Boehringer Ingelheim Pays $650M to Settle Lawsuits Set for Trial

Boehringer Ingelheim, the manufacturer of Pradaxa, has agreed to pay $650 million to settle thousands of lawsuits brought in state and federal courts by patients and their families who claimed that the drug manufacturer failed to properly warn  of serious and potentially fatal bleeding from use of the drug. Considered a warfarin replacement, Pradaxa, approved in 2010 as the first in a new class of blood thinners to prevent blood clots, was touted as a convenient drug because it did not require any tests or dietary restrictions. From its initial approval in October 2010 through December 2013, there were approximately 6.2 million prescriptions dispensed and 934,000 patients who received a prescription for Pradaxa from U.S. outpatient retail pharmacies.

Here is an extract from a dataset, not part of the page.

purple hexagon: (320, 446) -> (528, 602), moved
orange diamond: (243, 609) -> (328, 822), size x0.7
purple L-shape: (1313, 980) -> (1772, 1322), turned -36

FDA study. Earlier this month, the FDA issued a Drug Safety Communication noting that an FDA study of 134,000 Medicare patients aged 65 years or older found risks lower for clot-related strokes, bleeding in the brain, and death, but higher for gastrointestinal bleeding with Pradaxa use compared to warfarin. More importantly, the FDA noted that its study was based on a much larger and older patient population than those used in the agency’s previous review of post-market data, and employed a more sophisticated analytical method to capture and analyze the events of concern. Additionally, the FDA noted that the study’s findings, except with regard to myocardial infarction, are consistent with the clinical trial results that provided the basis for Pradaxa’s original approval.

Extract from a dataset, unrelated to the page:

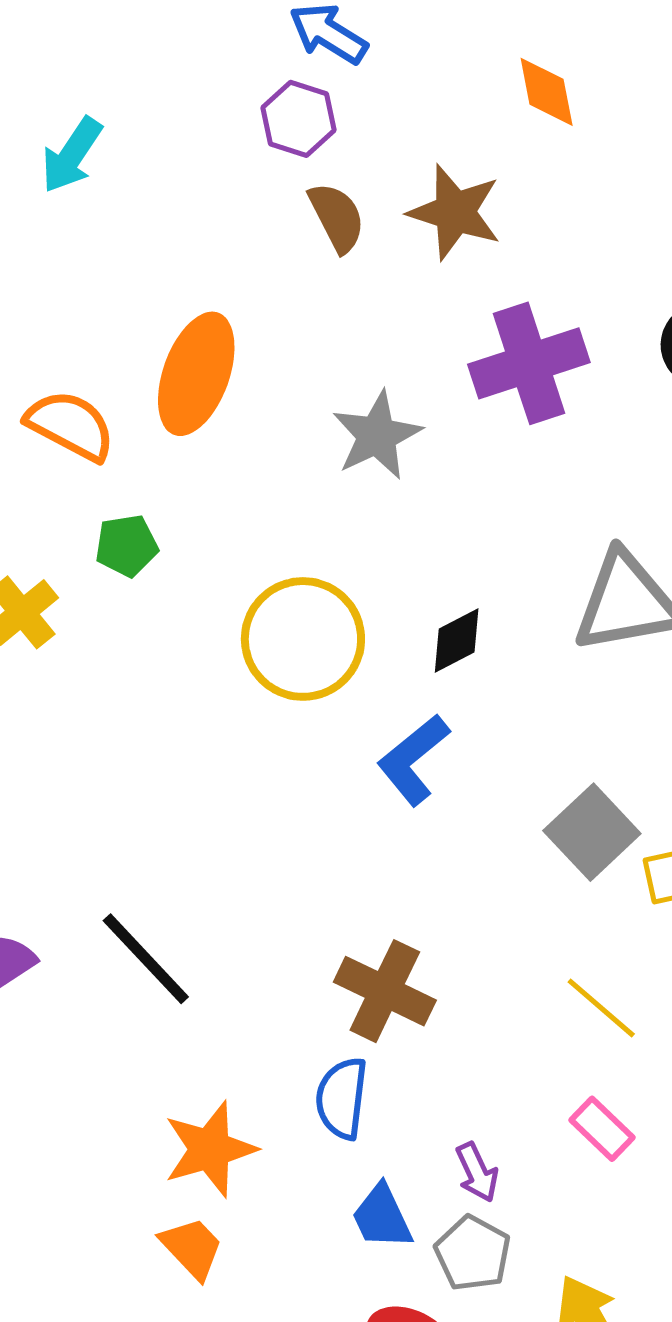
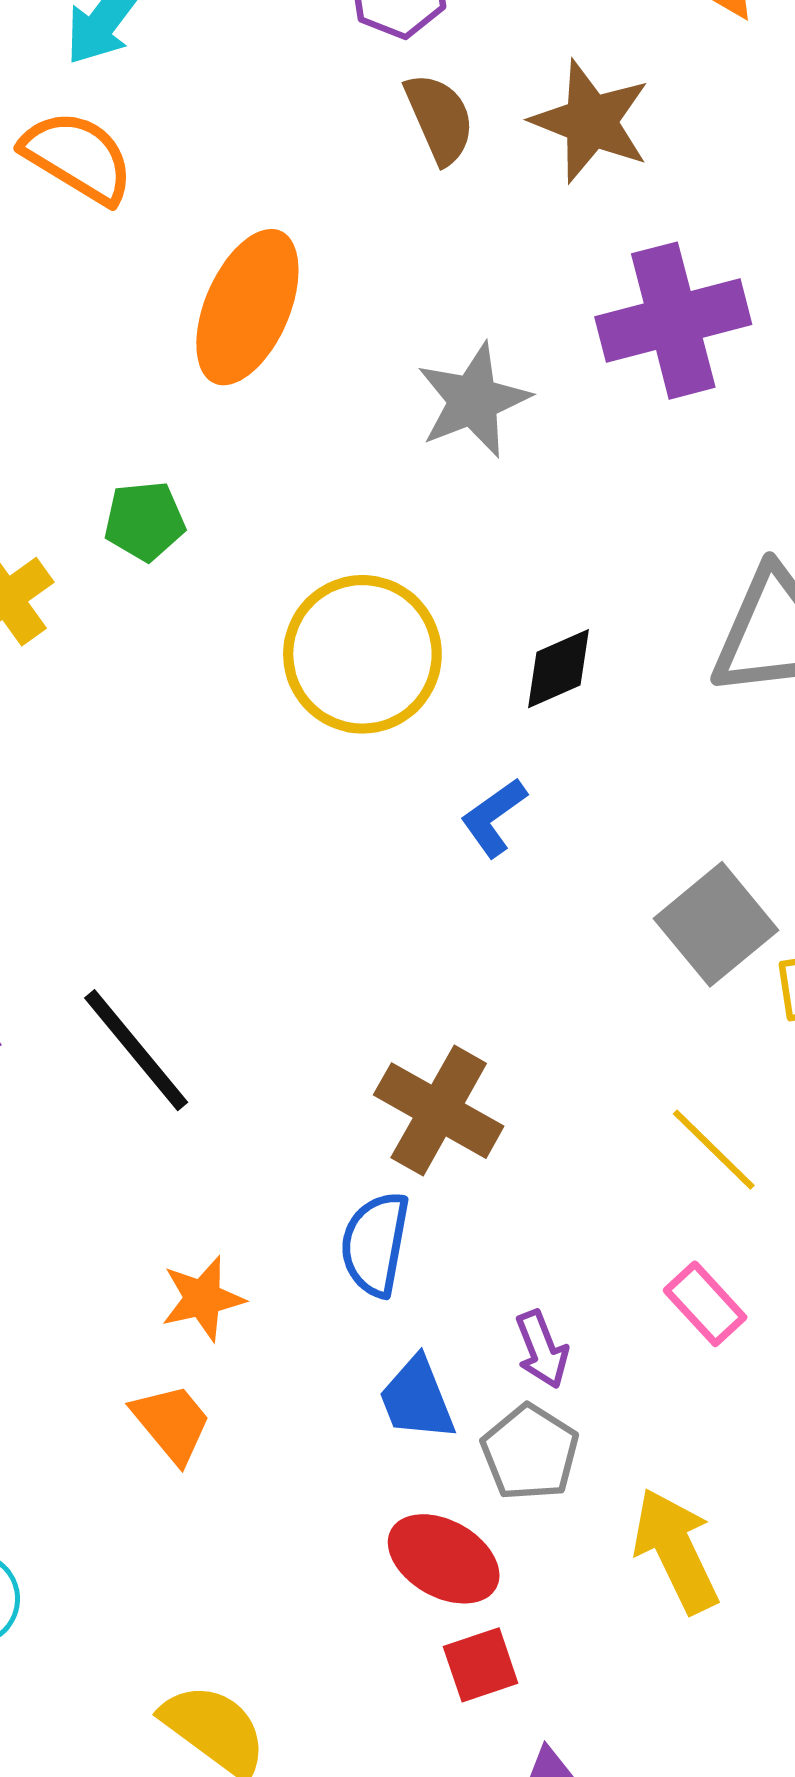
orange semicircle: (70, 425) -> (78, 157), moved
blue L-shape: (413, 760) -> (494, 817), size x0.7
orange star: (210, 1149) -> (203, 1298), size x0.7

The FDA concluded that it considered Pradaxa to have a favorable benefit to risk profile and made no changes to the current label or recommendations for use. Patients were recommended that they should not stop taking Pradaxa (or warfarin) without first talking with their health care professionals. In addition, health care professionals who prescribe Pradaxa should continue to follow the dosing recommendations in the drug label.

Settlement value. In a press release, Boehringer senior vice president and general counsel Desiree Ralls-Morrison noted that the manufacturer “stands resolutely behind Pradaxa and believed from the outset that the plaintiffs’ claims lacked merit.” However she stated that although Boehringer believed it would prevail in the litigation, that the settlement allowed the manufacturer to “avoid the distraction and uncertainty of lengthy litigation and focus on our mission of improving patients’ lives.” Boehringer expected that most, if not all, of the litigants involved in the over 4,000 pending lawsuits would accept the terms of the settlement, but noted it would continue to defend itself in court against those that did not. Boehringer pointed out that the FDA has publicly stated that Pradaxa 150 mg twice daily offers a positive benefit-risk profile and provides an important health benefit when used as directed to reduce the risk of stroke and systemic embolism in non-valvular atrial fibrillation (NVAF)patients.

Patients and their families had alleged that the company misled patients and their doctors about Pradaxa’s risks and about its advantages over warfarin. Safety concerns arose because patients using Pradaxa were presenting at emergency rooms with life-threatening bleeding. Currently, there is no effective means to stop bleeding once it begins for patients on Pradaxa.

The first case was set to go to trial in September.